Project description


General information

The IoMUT project (01.05.2017 -- 30.04.2019), "Towards the Internet of Musical Things - An ecosystem of interoperable devices connecting performers and audiences" is funded by the European Union's Horizon 2020 Research and Innovation Programme under Marie Sklodowska-Curie Actions. It is hosted at the Centre for Digital Music, Queen Mary University of London and involves both academic and industrial partners.



The IoMUT project aims at designing, developing, and validating new interfaces for technologically-mediated interaction between performers and audiences in order to achieve novel forms of musical expression and foster audience engagement in live performing arts.

Current systems for networked music performances that allow performers to collaboratively create music over a network, and for participatory live music performance that enable audiences to actively engage in the music creation process, present limitations in terms of creative agency and communication channels. To progress the state-of-the-art, we propose to extend the concepts of the Internet of Things to the musical domain leading to a subfield that we coin as the Internet of Musical Things (IoMUT).

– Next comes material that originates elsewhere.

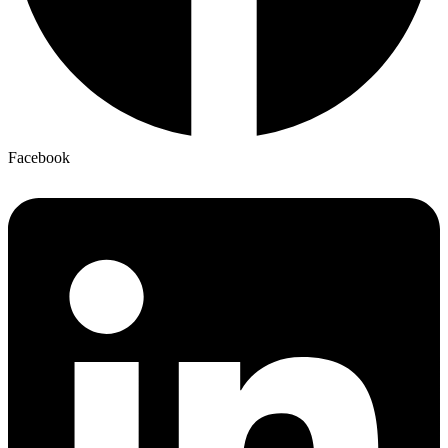
Facebook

IoMUT refers to the network of physical objects (Musical Things) dedicated to the production and experience of multimodal musical content. This project will implement the IoMUT by creating Musical Things in the form of new musical instruments and new wearable devices, and by delivering a technological infrastructure that allows for their bidirectional wireless communication, both locally and remotely. Such an infrastructure will enable an ecosystem of interoperable devices connecting performers as well as performers and audiences to support new performer-performer and audience-performers interactions, not possible beforehand. The figure below shows a conceptual diagram of the different components that are interconnected in our vision of the IoMUT ecosystem.


IoMUT diagram


The project will define and implement some use cases demonstrating the proposed IoMUT and evaluate them. This approach aspires to effect a step-change in the design of interfaces for musical expression, resulting in a potentially high economic impact on the whole music industry. The project also contributes to the fundamental understanding of the mechanisms underlying music perception and music performance in interactive and multimodal contexts.